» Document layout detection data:
Content starts
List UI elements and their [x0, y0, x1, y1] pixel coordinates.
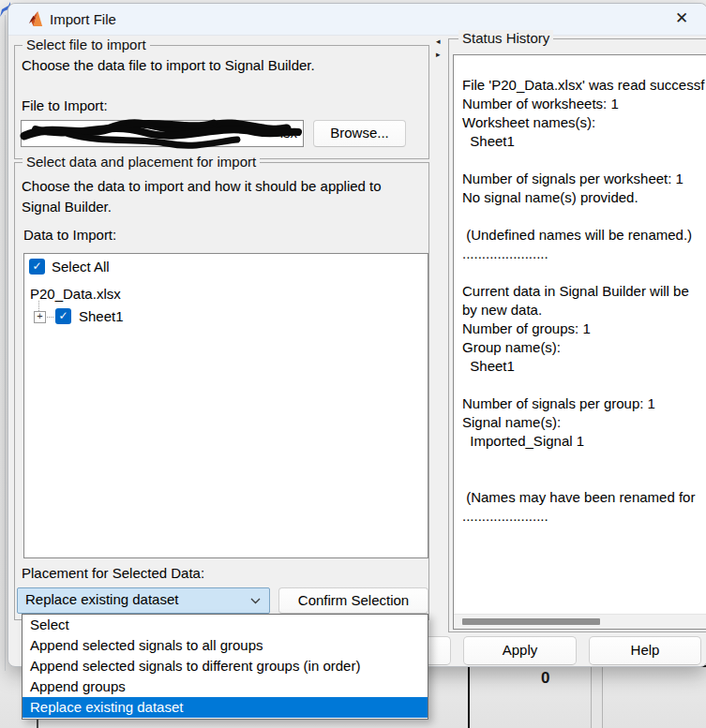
- file-path-input[interactable]: lsx: [21, 120, 304, 147]
- select-all-label[interactable]: Select All: [52, 259, 110, 275]
- status-line: ......................: [462, 507, 706, 526]
- horizontal-scrollbar-thumb[interactable]: [462, 618, 600, 625]
- status-line: Number of signals per group: 1: [462, 394, 706, 413]
- background-window-edge: [5, 15, 6, 671]
- apply-button[interactable]: Apply: [463, 636, 577, 665]
- status-line: Worksheet names(s):: [462, 113, 706, 132]
- dropdown-option-append-different[interactable]: Append selected signals to different gro…: [23, 656, 428, 676]
- status-line: Imported_Signal 1: [462, 432, 706, 451]
- status-line: [462, 451, 706, 469]
- status-history-lines: File 'P20_Data.xlsx' was read successf N…: [454, 55, 706, 526]
- select-all-checkbox[interactable]: ✓: [29, 259, 45, 275]
- status-line: Current data in Signal Builder will be: [462, 282, 706, 301]
- tree-node-sheet1[interactable]: Sheet1: [79, 308, 124, 324]
- browse-button[interactable]: Browse...: [313, 120, 406, 147]
- status-line: Sheet1: [462, 357, 706, 376]
- placement-combobox-value: Replace existing dataset: [25, 591, 178, 607]
- status-line: [462, 376, 706, 394]
- select-data-description-line2: Signal Builder.: [22, 199, 112, 215]
- background-axis-tick-label: 0: [541, 669, 549, 688]
- status-line: Group name(s):: [462, 338, 706, 357]
- data-to-import-label: Data to Import:: [23, 227, 116, 243]
- help-button[interactable]: Help: [589, 636, 701, 665]
- splitter-collapse-right-icon[interactable]: ▸: [436, 51, 441, 59]
- screen: 0 Import File ✕ Select file to import Ch…: [0, 0, 706, 728]
- select-data-description-line1: Choose the data to import and how it sho…: [22, 178, 382, 194]
- status-line: No signal name(s) provided.: [462, 188, 706, 207]
- status-line: Sheet1: [462, 132, 706, 151]
- import-file-dialog: Import File ✕ Select file to import Choo…: [8, 3, 706, 667]
- status-history-legend: Status History: [458, 30, 553, 46]
- status-history-textarea[interactable]: File 'P20_Data.xlsx' was read successf N…: [453, 54, 706, 630]
- dropdown-option-replace-dataset[interactable]: Replace existing dataset: [23, 697, 428, 718]
- placement-label: Placement for Selected Data:: [22, 565, 204, 581]
- dropdown-option-append-groups[interactable]: Append groups: [23, 676, 428, 697]
- status-line: (Undefined names will be renamed.): [462, 226, 706, 245]
- titlebar[interactable]: Import File ✕: [8, 4, 706, 36]
- matlab-logo-icon: [26, 10, 44, 28]
- status-line: [462, 469, 706, 488]
- select-data-legend: Select data and placement for import: [23, 154, 260, 170]
- select-file-legend: Select file to import: [23, 37, 150, 52]
- select-data-groupbox: Select data and placement for import Cho…: [14, 162, 429, 620]
- status-line: Number of worksheets: 1: [462, 95, 706, 113]
- select-file-groupbox: Select file to import Choose the data fi…: [14, 45, 429, 159]
- tree-connector: [45, 317, 53, 318]
- select-file-description: Choose the data file to import to Signal…: [22, 57, 315, 73]
- dropdown-option-select[interactable]: Select: [23, 615, 428, 635]
- confirm-selection-button[interactable]: Confirm Selection: [278, 587, 428, 614]
- background-plot-axis: [468, 666, 470, 728]
- splitter-collapse-left-icon[interactable]: ◂: [436, 37, 441, 46]
- status-history-groupbox: Status History File 'P20_Data.xlsx' was …: [448, 38, 706, 632]
- close-icon[interactable]: ✕: [665, 4, 698, 35]
- status-line: [462, 207, 706, 226]
- status-line: File 'P20_Data.xlsx' was read successf: [462, 76, 706, 95]
- status-line: ......................: [462, 245, 706, 263]
- status-line: (Names may have been renamed for: [462, 488, 706, 507]
- horizontal-scrollbar-track[interactable]: [454, 614, 706, 629]
- dialog-title: Import File: [50, 4, 116, 35]
- status-line: Number of groups: 1: [462, 319, 706, 338]
- status-line: [462, 263, 706, 282]
- file-path-visible-fragment: lsx: [280, 125, 297, 141]
- placement-dropdown-popup: Select Append selected signals to all gr…: [22, 614, 428, 720]
- status-line: by new data.: [462, 301, 706, 319]
- file-to-import-label: File to Import:: [22, 97, 108, 113]
- placement-combobox[interactable]: Replace existing dataset: [17, 587, 270, 614]
- tree-node-file[interactable]: P20_Data.xlsx: [30, 286, 121, 302]
- data-import-tree[interactable]: ✓ Select All P20_Data.xlsx + ✓ Sheet1: [23, 253, 428, 558]
- background-panel-divider: [591, 666, 603, 728]
- status-line: [462, 151, 706, 170]
- dropdown-option-append-all[interactable]: Append selected signals to all groups: [23, 635, 428, 656]
- sheet1-checkbox[interactable]: ✓: [55, 308, 71, 324]
- status-line: Number of signals per worksheet: 1: [462, 170, 706, 188]
- status-line: Signal name(s):: [462, 413, 706, 432]
- chevron-down-icon: [250, 598, 261, 604]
Content ends
Keep the pictures out and transcribe the entries exactly.

List UI elements and their [x0, y0, x1, y1] pixel coordinates.
- file-path-input[interactable]: lsx: [21, 120, 304, 147]
- select-all-label[interactable]: Select All: [52, 259, 110, 275]
- status-line: ......................: [462, 507, 706, 526]
- horizontal-scrollbar-thumb[interactable]: [462, 618, 600, 625]
- status-line: Number of signals per group: 1: [462, 394, 706, 413]
- background-window-edge: [5, 15, 6, 671]
- apply-button[interactable]: Apply: [463, 636, 577, 665]
- status-line: Worksheet names(s):: [462, 113, 706, 132]
- dropdown-option-append-different[interactable]: Append selected signals to different gro…: [23, 656, 428, 676]
- status-line: Imported_Signal 1: [462, 432, 706, 451]
- status-line: [462, 451, 706, 469]
- status-history-lines: File 'P20_Data.xlsx' was read successf N…: [454, 55, 706, 526]
- select-all-checkbox[interactable]: ✓: [29, 259, 45, 275]
- status-line: Current data in Signal Builder will be: [462, 282, 706, 301]
- tree-node-sheet1[interactable]: Sheet1: [79, 308, 124, 324]
- browse-button[interactable]: Browse...: [313, 120, 406, 147]
- status-line: Sheet1: [462, 357, 706, 376]
- placement-combobox-value: Replace existing dataset: [25, 591, 178, 607]
- status-line: [462, 376, 706, 394]
- select-data-description-line2: Signal Builder.: [22, 199, 112, 215]
- background-axis-tick-label: 0: [541, 669, 549, 688]
- status-line: Group name(s):: [462, 338, 706, 357]
- data-to-import-label: Data to Import:: [23, 227, 116, 243]
- help-button[interactable]: Help: [589, 636, 701, 665]
- splitter-collapse-right-icon[interactable]: ▸: [436, 51, 441, 59]
- screen: 0 Import File ✕ Select file to import Ch…: [0, 0, 706, 728]
- select-data-description-line1: Choose the data to import and how it sho…: [22, 178, 382, 194]
- status-line: No signal name(s) provided.: [462, 188, 706, 207]
- status-line: Sheet1: [462, 132, 706, 151]
- import-file-dialog: Import File ✕ Select file to import Choo…: [8, 3, 706, 667]
- status-history-legend: Status History: [458, 30, 553, 46]
- status-history-textarea[interactable]: File 'P20_Data.xlsx' was read successf N…: [453, 54, 706, 630]
- dropdown-option-replace-dataset[interactable]: Replace existing dataset: [23, 697, 428, 718]
- placement-label: Placement for Selected Data:: [22, 565, 204, 581]
- dropdown-option-append-groups[interactable]: Append groups: [23, 676, 428, 697]
- status-line: (Undefined names will be renamed.): [462, 226, 706, 245]
- titlebar[interactable]: Import File ✕: [8, 4, 706, 36]
- matlab-logo-icon: [26, 10, 44, 28]
- status-line: [462, 469, 706, 488]
- select-data-legend: Select data and placement for import: [23, 154, 260, 170]
- select-file-legend: Select file to import: [23, 37, 150, 52]
- select-data-groupbox: Select data and placement for import Cho…: [14, 162, 429, 620]
- status-line: Number of worksheets: 1: [462, 95, 706, 113]
- select-file-groupbox: Select file to import Choose the data fi…: [14, 45, 429, 159]
- tree-connector: [45, 317, 53, 318]
- select-file-description: Choose the data file to import to Signal…: [22, 57, 315, 73]
- dropdown-option-select[interactable]: Select: [23, 615, 428, 635]
- confirm-selection-button[interactable]: Confirm Selection: [278, 587, 428, 614]
- background-plot-axis: [468, 666, 470, 728]
- splitter-collapse-left-icon[interactable]: ◂: [436, 37, 441, 46]
- status-history-groupbox: Status History File 'P20_Data.xlsx' was …: [448, 38, 706, 632]
- close-icon[interactable]: ✕: [665, 4, 698, 35]
- status-line: [462, 207, 706, 226]
- status-line: File 'P20_Data.xlsx' was read successf: [462, 76, 706, 95]
- status-line: ......................: [462, 245, 706, 263]
- status-line: (Names may have been renamed for: [462, 488, 706, 507]
- horizontal-scrollbar-track[interactable]: [454, 614, 706, 629]
- dialog-title: Import File: [50, 4, 116, 35]
- status-line: Number of groups: 1: [462, 319, 706, 338]
- status-line: [462, 263, 706, 282]
- file-path-visible-fragment: lsx: [280, 125, 297, 141]
- placement-dropdown-popup: Select Append selected signals to all gr…: [22, 614, 428, 720]
- status-line: by new data.: [462, 301, 706, 319]
- file-to-import-label: File to Import:: [22, 97, 108, 113]
- placement-combobox[interactable]: Replace existing dataset: [17, 587, 270, 614]
- tree-node-file[interactable]: P20_Data.xlsx: [30, 286, 121, 302]
- data-import-tree[interactable]: ✓ Select All P20_Data.xlsx + ✓ Sheet1: [23, 253, 428, 558]
- background-panel-divider: [591, 666, 603, 728]
- status-line: [462, 151, 706, 170]
- dropdown-option-append-all[interactable]: Append selected signals to all groups: [23, 635, 428, 656]
- sheet1-checkbox[interactable]: ✓: [55, 308, 71, 324]
- status-line: Number of signals per worksheet: 1: [462, 170, 706, 188]
- status-line: Signal name(s):: [462, 413, 706, 432]
- chevron-down-icon: [250, 598, 261, 604]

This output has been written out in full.